Há uma questão de desejo e satisfação, mas sempre envolvendo algo fora da compreensão mortal e que acaba sendo julgado como ruim por quem vê de fora. O que faz sentido, considerando que as entidades responsáveis vêm direto do inferno e proporcionar dor é o que eles entendem por prazer. É um tanto longe do que um hedonista qualquer buscaria, e por isso as coisas começam a fazer mais sentido conforme a essência dos próprios Cenobites se encaixa nessa busca intensa pelo desejo. É essa obsessão que pode acabar sendo a ruína do indivíduo, o levando a praticamente vender sua alma para o inferno sem saber. E com mais dinheiro no bolso, “Hellbound: Hellraiser II” aproveita para se esbaldar na representação visual do que é esse inferno em forma de pesadelo no qual os personagens acabam presos.
Todavia, “Hellbound: Hellraiser II” não é perfeito ou mesmo excelente em sua proposta. Alguns elementos continuam tendo uma execução questionável e às vezes até cômica. Aqui ainda havia uma intenção de fortalecer Frank e Julia como os vilões da série em vez dos Cenobites, que continuam com um papel coadjuvante, mesmo que mais bem encaixados na grande trama. Com isso, há poréns e poréns: os fãs eventualmente tiveram razão em escolher Pinhead como seu preferido, decisão que foi honrada no futuro. Julia como vilã funciona melhor como algo passageiro do que recorrente, e aqui já é possível perceber quão limitada ela é nessa posição em sua apenas segunda aparição. Basta contar quantas vezes ela tenta beijar alguém ao longo da história para perceber que é só isso que ela sabe fazer. Não é sensual como um súcubo de charmes irresistíveis, é só engraçado. Isso e uma falta de polimento que se nota aqui e ali são o que puxa a experiência para baixo e evitam que a expansão de conceito e de universo seja ainda melhor.
“Hellbound: Hellraiser II” consegue superar seu predecessor por explorar o universo criado por Clive Barker de forma que ciclos se fecham e outros elementos passam a fazer parte da narrativa, sendo explicados com um pouco mais de profundidade.
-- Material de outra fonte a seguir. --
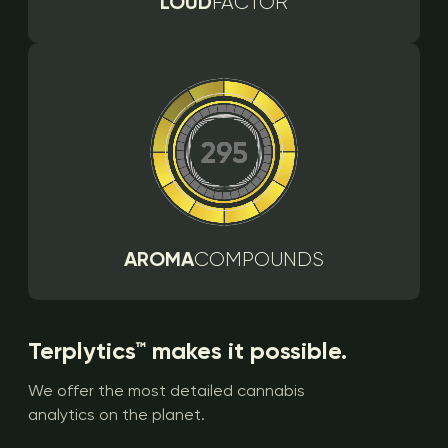
LOUD
FACTOR
AROMA
COMPOUNDS
Terplytics™ makes it possible.
We offer the most detailed cannabis
analytics on the planet.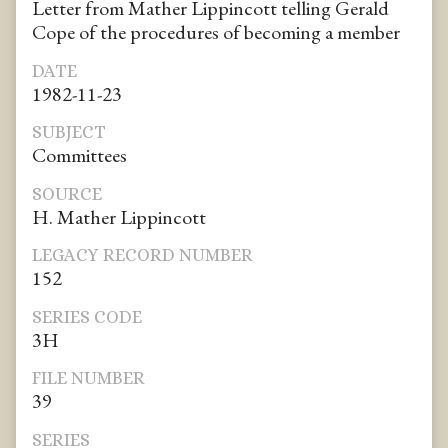
Letter from Mather Lippincott telling Gerald
Cope of the procedures of becoming a member
DATE
1982-11-23
SUBJECT
Committees
SOURCE
H. Mather Lippincott
LEGACY RECORD NUMBER
152
SERIES CODE
3H
FILE NUMBER
39
SERIES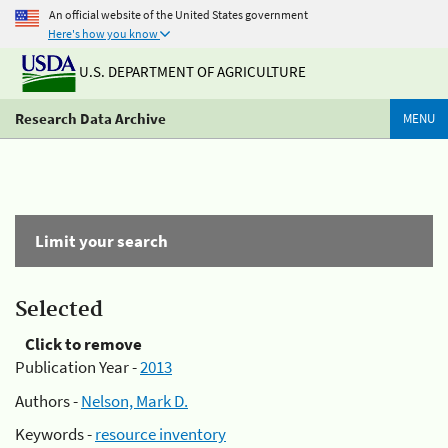
An official website of the United States government
Here's how you know
U.S. DEPARTMENT OF AGRICULTURE
Research Data Archive
MENU
Limit your search
Selected
Click to remove
Publication Year -
2013
Authors -
Nelson, Mark D.
Keywords -
resource inventory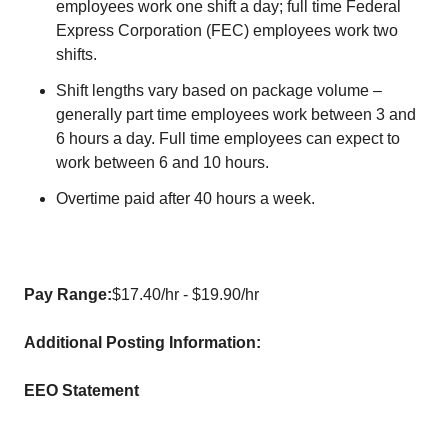
employees work one shift a day; full time Federal
Express Corporation (FEC) employees work two
shifts.
Shift lengths vary based on package volume –
generally part time employees work between 3 and
6 hours a day. Full time employees can expect to
work between 6 and 10 hours.
Overtime paid after 40 hours a week.
Pay Range:
$17.40/hr - $19.90/hr
Additional Posting Information:
EEO Statement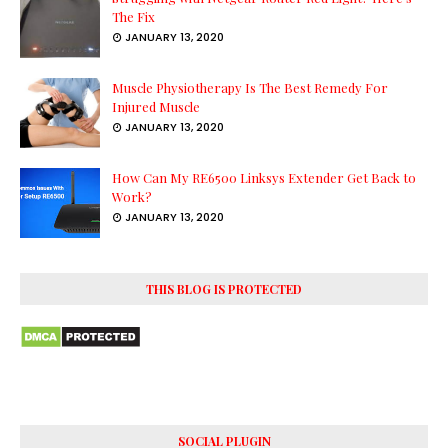
The Fix
JANUARY 13, 2020
Muscle Physiotherapy Is The Best Remedy For
Injured Muscle
JANUARY 13, 2020
How Can My RE6500 Linksys Extender Get Back to
Work?
JANUARY 13, 2020
THIS BLOG IS PROTECTED
SOCIAL PLUGIN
Agora os Cenobites deixam de ser vilões ultra-estilizados sem personalidade ou função e explica-se quem eles são, o que fazem e por que estão ali. A história de Kirsty tem um pouco mais de fechamento e ela mesma ganha um pouco mais de importância do que tinha antes, previamente apenas a enteada da vilã que por acaso sobrevive e se torna a “final girl” da história. Ainda não chega num panteão dos slashers e continua abaixo dos pontos altos de outras séries como “Friday the 13th Part VI: Jason Lives“, “A Nightmare on Elm Street 3: Dream Warriors” ou “Halloween“, sendo possivelmente o melhor da série e apenas um filme competente.